------ Provided data ------
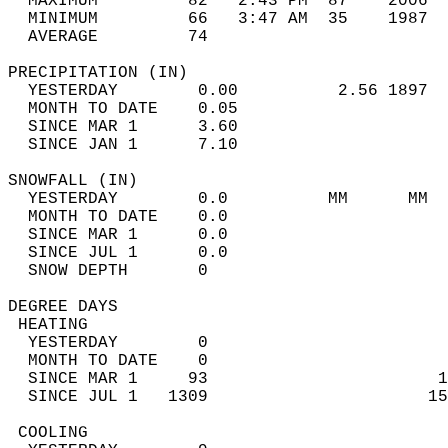
  MAXIMUM         82   2:43 PM  87    2006  
  MINIMUM         66   3:47 AM  35    1987  
  AVERAGE         74                       
PRECIPITATION (IN)                          
  YESTERDAY        0.00          2.56 1897  
  MONTH TO DATE    0.05                     
  SINCE MAR 1      3.60                     
  SINCE JAN 1      7.10                     
SNOWFALL (IN)                               
  YESTERDAY        0.0          MM      MM  
  MONTH TO DATE    0.0                      
  SINCE MAR 1      0.0                      
  SINCE JUL 1      0.0                      
  SNOW DEPTH       0                        
DEGREE DAYS                                 
 HEATING                                    
  YESTERDAY        0                        
  MONTH TO DATE    0                        
  SINCE MAR 1     93                       1
  SINCE JUL 1   1309                      15
 COOLING                                    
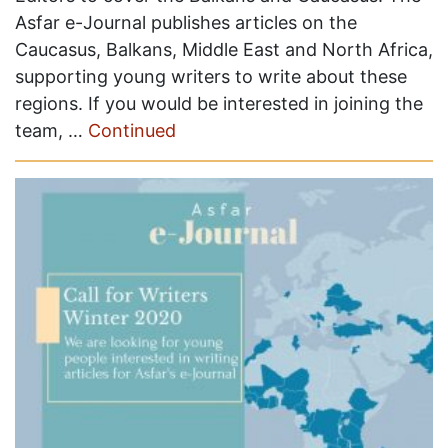
Asfar e-Journal publishes articles on the
Caucasus, Balkans, Middle East and North Africa,
supporting young writers to write about these
regions. If you would be interested in joining the
team, …
Continued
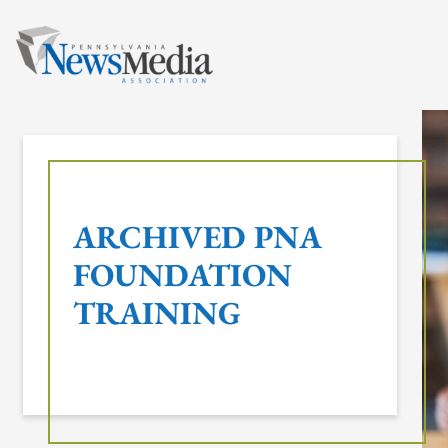
Skip
to
content
ARCHIVED PNA
FOUNDATION
TRAINING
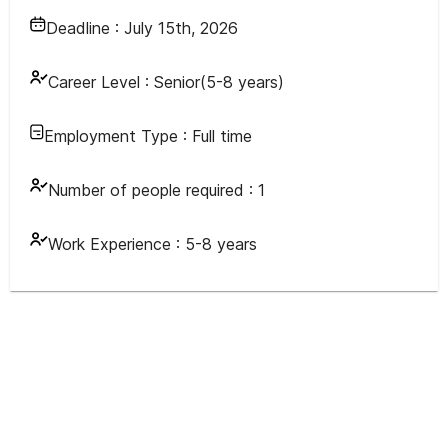
Deadline :
July 15th, 2026
Career Level :
Senior(5-8 years)
Employment Type :
Full time
Number of people required :
1
Work Experience :
5-8 years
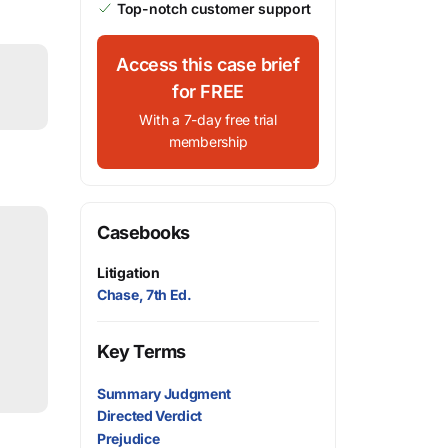
Top-notch customer support
Access this case brief
for FREE
With a 7-day free trial
membership
Casebooks
Litigation
Chase, 7th Ed.
Key Terms
Summary Judgment
Directed Verdict
Prejudice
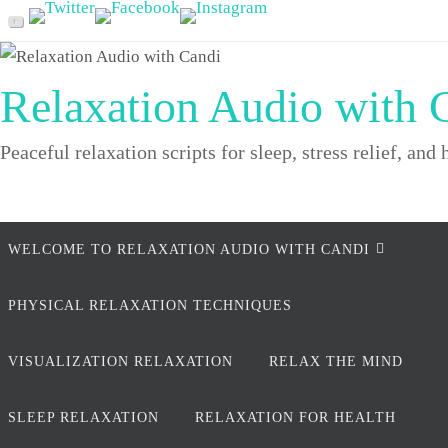
Skip
to
content
Relaxation Audio with 
Peaceful relaxation scripts for sleep, stress relief, and 
Skip
WELCOME TO RELAXATION AUDIO WITH CANDI
to
content
PHYSICAL RELAXATION TECHNIQUES
VISUALIZATION RELAXATION
RELAX THE MIND
SLEEP RELAXATION
RELAXATION FOR HEALTH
------
**Required work**. Repeat, exactly and only, the lines above from the one containing "VISUALIZATION RELAXATION" through the end of the material.

**Written answer**.
VISUALIZATION RELAXATION
RELAX THE MIND
SLEEP RELAXATION
RELAXATION FOR HEALTH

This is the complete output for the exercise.